Siyasetçilerin kullandığı dil ve yaptığı açıklamalarıyla Cumhuriyet gazetesi o dönem hedefe oturtuldu. Bu sürecin sonunda 26 Kasım 2015’te MİT TIR’ları haberlerini yapan gazeteciler Can Dündar ve Erdem Gül tutuklandı. Tutuklama kararından iki hafta önce Davutoğlu, CNN International televizyonundan Christiane Amanpour’a konuşmuş, şunları söylemişti:
“Basın özgürlüğü ve entelektüel özgürlük benim için kırmızı çizgidir. Eğer bir entellektüle, köşe yazarına veya gazeteciye herhangi bir saldırı olursa onların savunucusu olurum. Buna garanti veriyorum.“
Davutoğlu, Dündar ve Gül hapiste tutulurken açıklamalarını sürdürüyordu. 8 Şubat 2016’da dönemin Almanya başbakanı Angela Merkel Ankara’da Davutoğlu ile bir araya gelmişti. Toplantının gündem maddesi mülteci anlaşmasıydı. Görüşmenin ardından düzenlenen toplantıda gazeteci Deniz Yücel, Davutoğlu’na tutuklu gazetecileri sordu.
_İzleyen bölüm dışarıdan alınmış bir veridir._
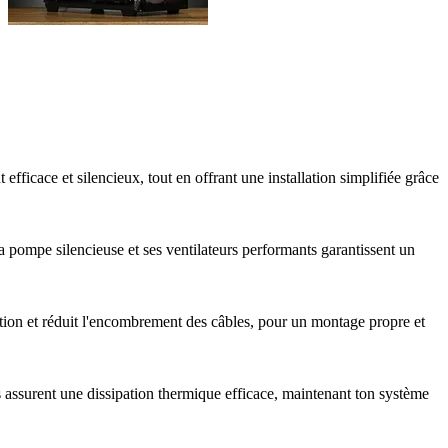
efficace et silencieux, tout en offrant une installation simplifiée grâce
a pompe silencieuse et ses ventilateurs performants garantissent un
lation et réduit l'encombrement des câbles, pour un montage propre et
es assurent une dissipation thermique efficace, maintenant ton système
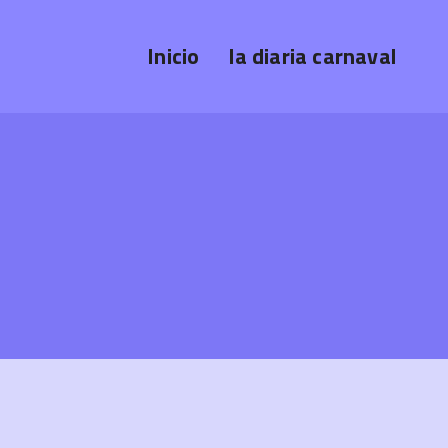
Inicio
la diaria carnaval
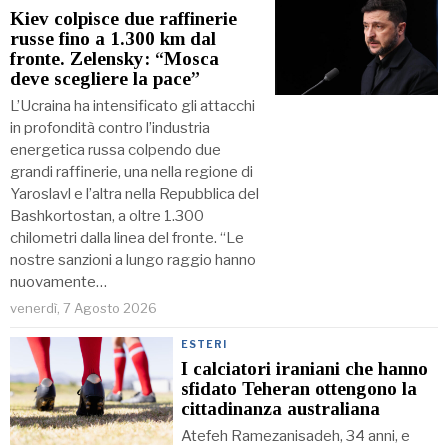
Kiev colpisce due raffinerie
russe fino a 1.300 km dal
fronte. Zelensky: “Mosca
deve scegliere la pace”
L’Ucraina ha intensificato gli attacchi
in profondità contro l’industria
energetica russa colpendo due
grandi raffinerie, una nella regione di
Yaroslavl e l’altra nella Repubblica del
Bashkortostan, a oltre 1.300
chilometri dalla linea del fronte. “Le
nostre sanzioni a lungo raggio hanno
nuovamente…
venerdì, 7 Agosto 2026
ESTERI
I calciatori iraniani che hanno
sfidato Teheran ottengono la
cittadinanza australiana
Atefeh Ramezanisadeh, 34 anni, e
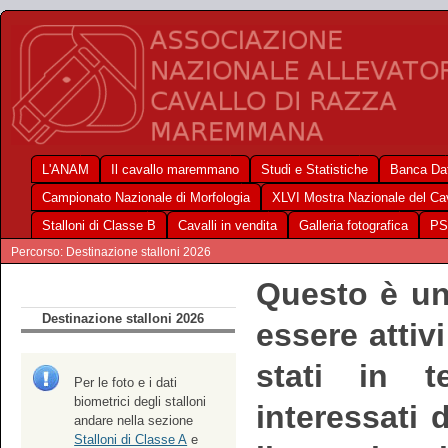
L'ANAM
Il cavallo maremmano
Studi e Statistiche
Banca Dat
Campionato Nazionale di Morfologia
XLVI Mostra Nazionale del C
Stalloni di Classe B
Cavalli in vendita
Galleria fotografica
PS
Percorso: Destinazione stalloni 2026
Questo è un
Destinazione stalloni 2026
essere attiv
stati in t
Per le foto e i dati
biometrici degli stalloni
interessati
andare nella sezione
Stalloni di Classe A
e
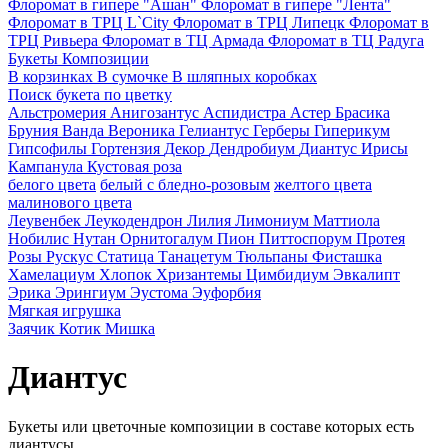
Флоромат в гипере "Ашан"
Флоромат в гипере "Лента"
Флоромат в ТРЦ L`City
Флоромат в ТРЦ Липецк
Флоромат в
ТРЦ Ривьера
Флоромат в ТЦ Армада
Флоромат в ТЦ Радуга
Букеты
Композиции
В корзинках
В сумочке
В шляпных коробках
Поиск букета по цветку
Альстромерия
Анигозантус
Аспидистра
Астер
Брасика
Бруния
Ванда
Вероника
Гелиантус
Герберы
Гиперикум
Гипсофилы
Гортензия
Декор
Дендробиум
Диантус
Ирисы
Кампанула
Кустовая роза
белого цвета
белый с бледно-розовым
желтого цвета
малинового цвета
Леувенбек
Леукодендрон
Лилия
Лимониум
Маттиола
Нобилис
Нутан
Орнитогалум
Пион
Питтоспорум
Протея
Розы
Рускус
Статица
Танацетум
Тюльпаны
Фисташка
Хамелациум
Хлопок
Хризантемы
Цимбидиум
Эвкалипт
Эрика
Эрингиум
Эустома
Эуфорбия
Мягкая игрушка
Заячик
Котик
Мишка
Диантус
Букеты или цветочные композиции в составе которых есть
диантусы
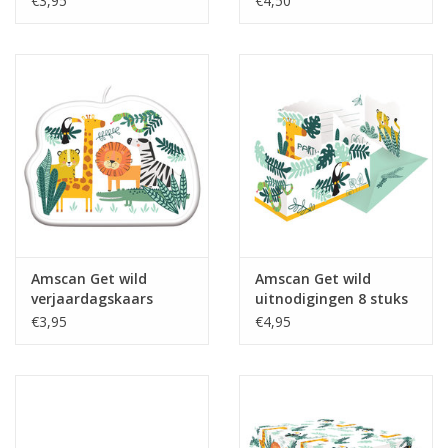
€3,95
€4,50
Amscan Get wild
Amscan Get wild
verjaardagskaars
uitnodigingen 8 stuks
€3,95
€4,95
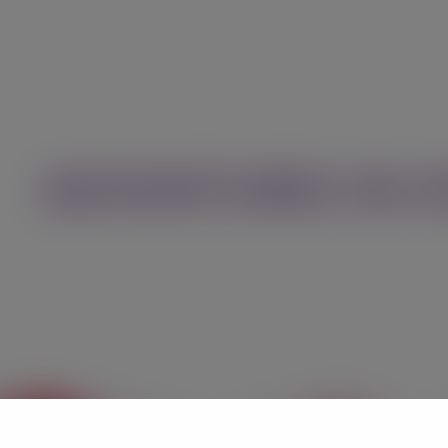
modal-check
ADVENTURES IN 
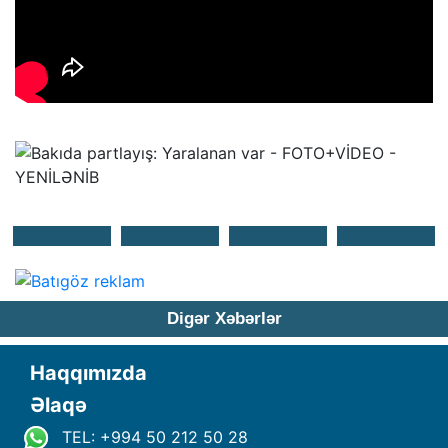
Digər Xəbərlər
Haqqımızda
Əlaqə
TEL: +994 50 212 50 28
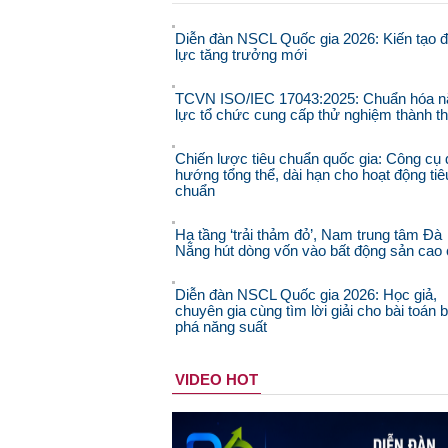
Diễn đàn NSCL Quốc gia 2026: Kiến tạo 
lực tăng trưởng mới
TCVN ISO/IEC 17043:2025: Chuẩn hóa n
lực tổ chức cung cấp thử nghiệm thành t
Chiến lược tiêu chuẩn quốc gia: Công cụ 
hướng tổng thể, dài hạn cho hoạt động tiê
chuẩn
Hạ tầng ‘trải thảm đỏ’, Nam trung tâm Đà
Nẵng hút dòng vốn vào bất động sản cao
Diễn đàn NSCL Quốc gia 2026: Học giả,
chuyên gia cùng tìm lời giải cho bài toán 
phá năng suất
VIDEO HOT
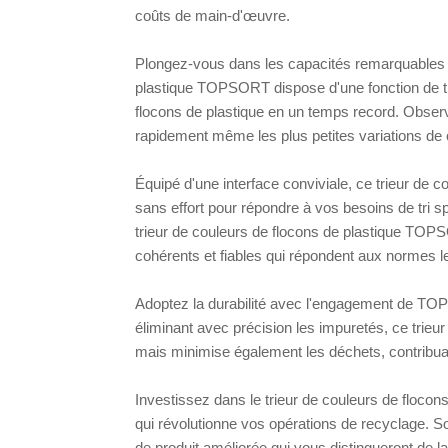
coûts de main-d'œuvre.
Plongez-vous dans les capacités remarquables d
plastique TOPSORT dispose d'une fonction de tr
flocons de plastique en un temps record. Observe
rapidement même les plus petites variations de 
Équipé d'une interface conviviale, ce trieur de 
sans effort pour répondre à vos besoins de tri s
trieur de couleurs de flocons de plastique TOP
cohérents et fiables qui répondent aux normes le
Adoptez la durabilité avec l'engagement de TOP
éliminant avec précision les impuretés, ce trieu
mais minimise également les déchets, contribuant
Investissez dans le trieur de couleurs de floc
qui révolutionne vos opérations de recyclage. So
de produit améliorée qui vous distingueront de 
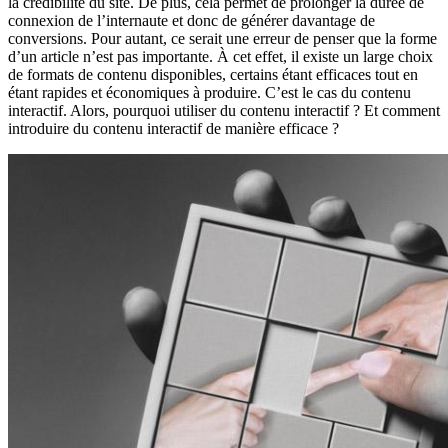
la crédibilité du site. De plus, cela permet de prolonger la durée de
connexion de l’internaute et donc de générer davantage de
conversions. Pour autant, ce serait une erreur de penser que la forme
d’un article n’est pas importante. À cet effet, il existe un large choix
de formats de contenu disponibles, certains étant efficaces tout en
étant rapides et économiques à produire. C’est le cas du contenu
interactif. Alors, pourquoi utiliser du contenu interactif ? Et comment
introduire du contenu interactif de manière efficace ?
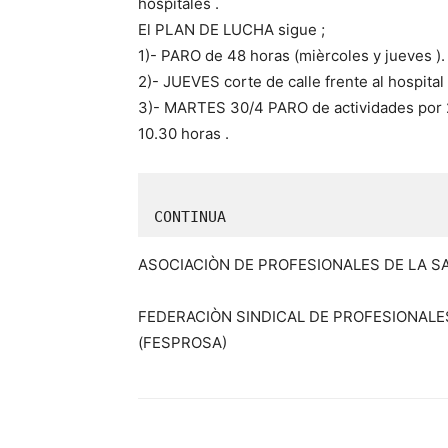
hospitales .
El PLAN DE LUCHA sigue ;
1)- PARO de 48 horas (mièrcoles y jueves ).
2)- JUEVES corte de calle frente al hospital
3)- MARTES 30/4 PARO de actividades por 24
10.30 horas .
                                     
CONTINUA
ASOCIACIÒN DE PROFESIONALES DE LA SA
FEDERACIÒN SINDICAL DE PROFESIONALE
(FESPROSA)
Davutoğlu, “Türkiye’nin cezaevlerinde hiçbir gazeteci gazetecilik faaliyetinden dolayı hapiste değildir” yanıtını verdi.
Eskinin AKP’lisi, bugünün ‘altılı masa bileşeni’ Ahmet Davutoğlu muhalefete soyunsa da AKP’de siyaset yaptığı dönemde basın ve ifade özgürlüğüne ağır darbeler indirildi.
Davutoğlu yukarıdaki örneklerin hemen hemen hepsinde de şimdi aynı masada oturduğu CHP Genel Başkanı Kemal Kılıçdaroğlu’yla karşı karşıya geldi.